El maestro cocinero le dice: “Me turba ese espíritu de derrota que, como quien dice, hemos heredado junto a la tierra, al igual que me da miedo la reacción del Estado, porque es muy poderoso y conserva aquella vocación secular de estrangularnos. Ahora: también creo que, si nos lo echan todo por tierra, volveremos a levantarlo enseguida”. Y añade, profético, contra el desánimo: “No sé si es cosa del espíritu de derrota o del escepticismo preceptivo en situaciones de incertidumbre, pero… Mira, yo soy más positivo, claro que sí, pero, sea como quiera, todos sabemos que no será coser y cantar, y que el Estado no nos lo perdonará nunca. Pero, ¡ojo: si nos muelen a palos, todo el mundo a aguantar!
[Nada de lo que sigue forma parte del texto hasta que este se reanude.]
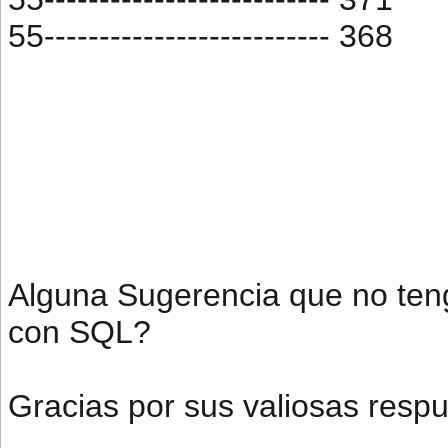
55-------------------------- 368
Alguna Sugerencia que no teng
con SQL?
Gracias por sus valiosas respu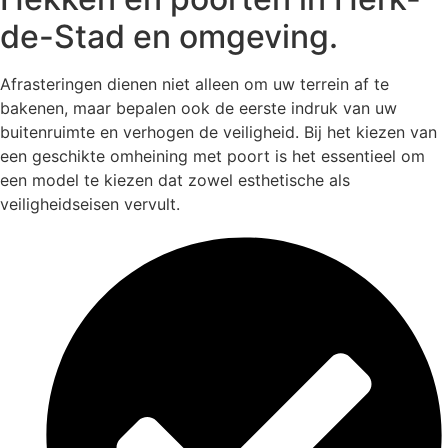
de-Stad en omgeving.
Afrasteringen dienen niet alleen om uw terrein af te
bakenen, maar bepalen ook de eerste indruk van uw
buitenruimte en verhogen de veiligheid. Bij het kiezen van
een geschikte omheining met poort is het essentieel om
een model te kiezen dat zowel esthetische als
veiligheidseisen vervult.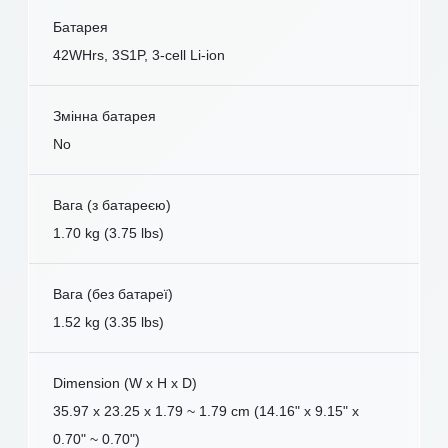
Батарея
42WHrs, 3S1P, 3-cell Li-ion
Змінна батарея
No
Вага (з батареєю)
1.70 kg (3.75 lbs)
Вага (без батареї)
1.52 kg (3.35 lbs)
Dimension (W x H x D)
35.97 x 23.25 x 1.79 ~ 1.79 cm (14.16" x 9.15" x
0.70" ~ 0.70")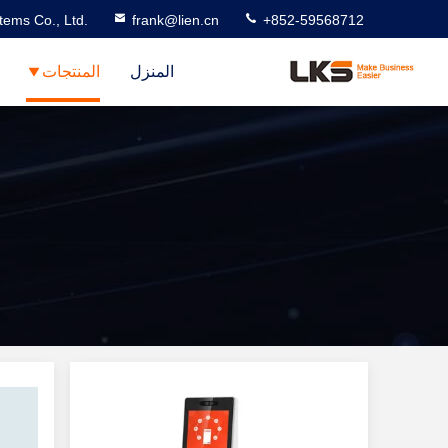
ems Co., Ltd.
frank@lien.cn
+852-59568712
المنزل
المنتجات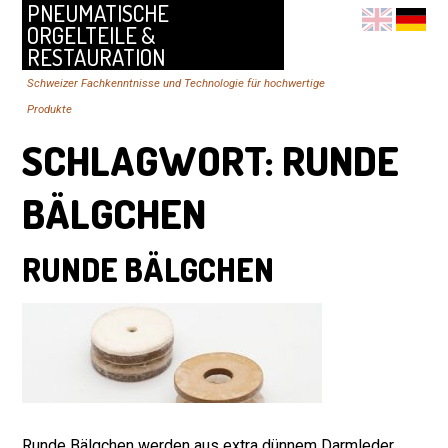
PNEUMATISCHE
ORGELTEILE &
RESTAURATION
Schweizer Fachkenntnisse und Technologie für hochwertige
Produkte
SCHLAGWORT:
RUNDE
BÄLGCHEN
RUNDE BÄLGCHEN
Runde Bälgchen werden aus extra dünnem Darmleder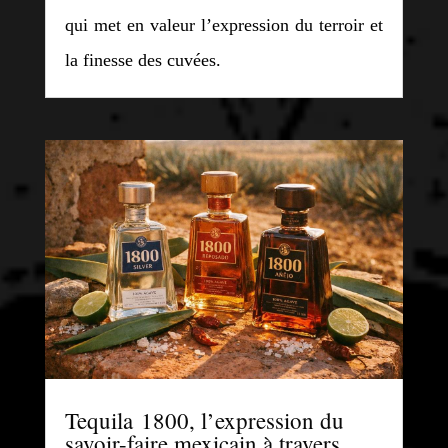
qui met en valeur l’expression du terroir et
la finesse des cuvées.
Tequila 1800, l’expression du
savoir-faire mexicain à travers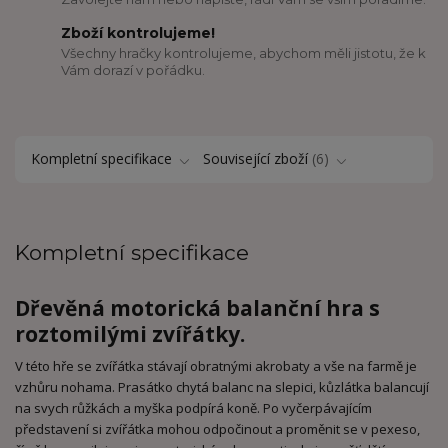
Zboží kontrolujeme!
Všechny hračky kontrolujeme, abychom měli jistotu, že k
Vám dorazí v pořádku.
Kompletní specifikace
Související zboží
6
Kompletní specifikace
Dřevěná motorická balanční hra s
roztomilými zvířátky.
V této hře se zvířátka stávají obratnými akrobaty a vše na farmě je
vzhůru nohama. Prasátko chytá balanc na slepici, kůzlátka balancují
na svych růžkách a myška podpírá koně. Po vyčerpávajícím
představení si zvířátka mohou odpočinout a proměnit se v pexeso,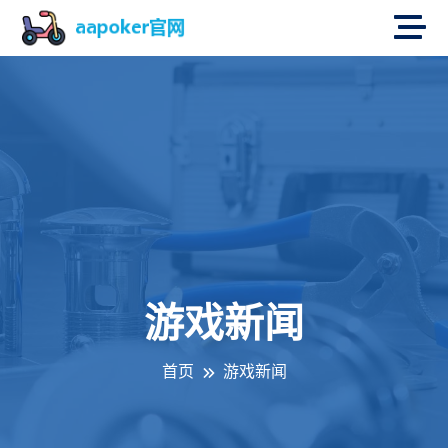
游戏新闻
首页
游戏新闻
A fe de Dios que quiero la independencia…”.
Ciertamente, el poco más de año y medio que va de la respuesta hasta el Primero de Octubre de 2017 convirtió el sentido figurado de los palos en realidad material. Pero sobre todo me interesa la idea de Lladonosa cuando nos achaca un ancestral espíritu de derrota heredado con la tierra. Y, aunque nunca he compartido las perspectivas psicologistas sobre una supuesta alma catalana, si no es el alma o el espíritu, algo estructural hay de cierto en este derrotismo que provoca la situación de dependencia cuasicolonial con España.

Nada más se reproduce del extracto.